Ask the AI to read .eonium/compass/ff_migrator/LLMsherpa.md first, then populate FE Sherpa with long-lived frontend truth, Business Sherpa with durable domain/workflow truth, and FF Migrator with FlutterFlow-specific source analysis, prompt/graph state and migration logs. Do not put FlutterFlow source-code archaeology or migration tactics inside FE Sherpa.

Repo-local agents should follow the same rule: start from the active FF Migrator graph objective, check FE Sherpa and Business Sherpa for existing truth, complete only the active step, preserve existing files completely, and update logs when behaviour, architecture, graph status or important project knowledge changes.

Eonium does not call ChatGPT, Claude, Codex, OpenAI, Anthropic or any other AI provider. It does not require BYOK setup, does not parse FlutterFlow exports, and does not automatically convert FlutterFlow apps to Flutter. It provides the repo-local instructions, prompt packs, scaffolds, graph files, logs and validation notes that make external AI migration sessions bounded and repeatable.

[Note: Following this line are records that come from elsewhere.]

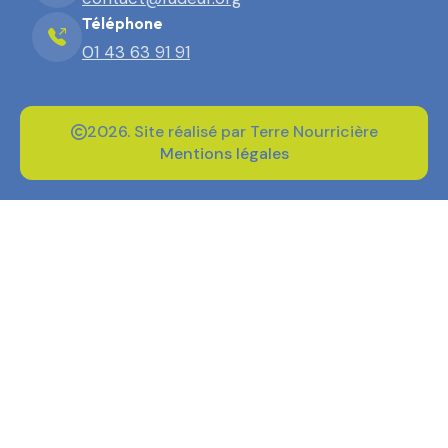
Téléphone
01 43 63 91 91
2026. Site réalisé par Terre Nourricière
Mentions légales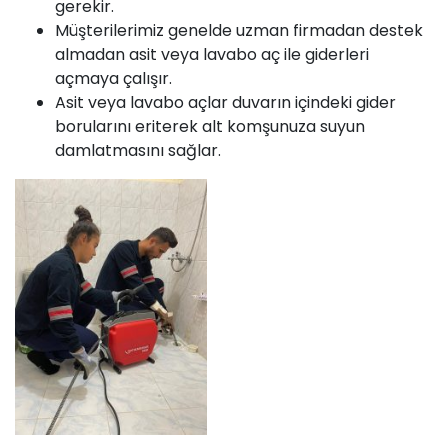
gerekir.
Müşterilerimiz genelde uzman firmadan destek
almadan asit veya lavabo aç ile giderleri
açmaya çalışır.
Asit veya lavabo açlar duvarın içindeki gider
borularını eriterek alt komşunuza suyun
damlatmasını sağlar.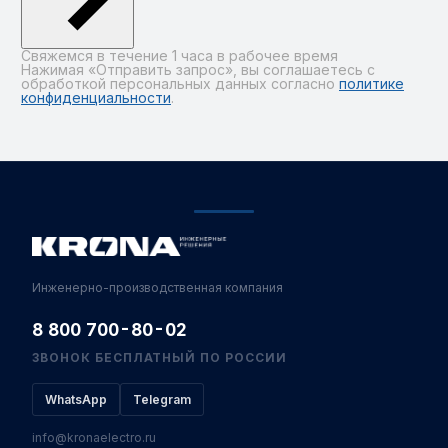
Свяжемся в течение 1 часа в рабочее время
Нажимая «Отправить запрос», вы соглашаетесь с
обработкой персональных данных согласно
политике
конфиденциальности
.
Alternative:
Инженерно-производственная компания
8 800 700-80-02
ЗВОНОК БЕСПЛАТНЫЙ ПО РОССИИ
WhatsApp
Telegram
info@kronaelectro.ru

See the full guide at docs/flutterflow-to-flutter-migration.md.

Packaging check

The root package includes built dist output for the public subpaths and can be checked with:

npm run pack:root
npm run pack:all
npm run pack:check

npm run pack:check is the supported release-readiness pack entrypoint and is included in npm run verify. It runs npm pack --dry-run for the root package and npm pack --dry-run --workspaces for workspace package inspection. The MVP consumer path remains the root eonium package with subpath exports.

Changelog workflow

Sherpa changelog entries live under:

.eonium/compass/sherpa/backend/changelog/entries/

Validate Sherpa state and derive the latest commit message with:

npm run sherpa:validate
npm run sherpa:commit-message

npm run sherpa:validate is the supported repo-local validation entrypoint; it validates changelog sidecars and the built CLI Sherpa protocol path. Use npm run sherpa:changelog:validate only when isolating changelog issues.

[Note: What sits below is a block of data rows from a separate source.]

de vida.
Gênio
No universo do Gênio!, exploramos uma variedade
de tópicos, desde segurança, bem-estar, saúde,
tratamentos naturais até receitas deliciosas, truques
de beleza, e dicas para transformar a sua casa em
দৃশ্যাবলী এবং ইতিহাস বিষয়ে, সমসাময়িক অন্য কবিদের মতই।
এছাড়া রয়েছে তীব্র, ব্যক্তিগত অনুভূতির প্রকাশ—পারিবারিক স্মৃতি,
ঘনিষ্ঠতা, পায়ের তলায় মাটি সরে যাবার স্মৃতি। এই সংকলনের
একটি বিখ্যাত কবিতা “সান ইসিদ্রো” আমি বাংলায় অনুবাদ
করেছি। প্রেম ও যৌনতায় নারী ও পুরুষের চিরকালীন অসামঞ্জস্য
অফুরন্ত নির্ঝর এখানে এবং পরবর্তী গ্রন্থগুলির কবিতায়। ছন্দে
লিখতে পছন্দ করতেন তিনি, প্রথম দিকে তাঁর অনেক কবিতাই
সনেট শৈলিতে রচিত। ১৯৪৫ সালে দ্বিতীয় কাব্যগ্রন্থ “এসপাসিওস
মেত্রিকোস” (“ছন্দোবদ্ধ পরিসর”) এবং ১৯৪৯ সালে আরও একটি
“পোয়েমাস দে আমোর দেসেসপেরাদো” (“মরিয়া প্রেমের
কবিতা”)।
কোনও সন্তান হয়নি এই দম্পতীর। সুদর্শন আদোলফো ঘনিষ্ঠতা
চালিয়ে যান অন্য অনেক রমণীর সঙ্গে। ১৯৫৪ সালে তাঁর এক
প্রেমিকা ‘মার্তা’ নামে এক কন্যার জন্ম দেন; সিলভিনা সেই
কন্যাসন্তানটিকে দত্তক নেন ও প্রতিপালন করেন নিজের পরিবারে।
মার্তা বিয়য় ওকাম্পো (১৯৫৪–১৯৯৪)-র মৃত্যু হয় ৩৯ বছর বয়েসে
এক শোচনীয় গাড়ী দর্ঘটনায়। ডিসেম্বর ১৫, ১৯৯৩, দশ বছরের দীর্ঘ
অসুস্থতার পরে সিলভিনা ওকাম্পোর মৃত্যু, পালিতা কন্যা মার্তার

The repo-local helper can also commit with the latest entry title when that workflow is desired:

npm run sherpa:commit

Config-driven setup flow

[email protected] adds the explicit setup-engine path for target repositories:

npm install eonium
npx eonium init --yes
# edit eonium.config.json
npx eonium setup --dry-run
npx eonium setup --yes

Package install is passive and does not mutate the target repo. eonium init creates or preserves the config/scaffold files. eonium setup reads the populated eonium.config.json and generates Eonium-managed DB, auth, HTTP and jobs integration surfaces using safe managed-file overwrite rules.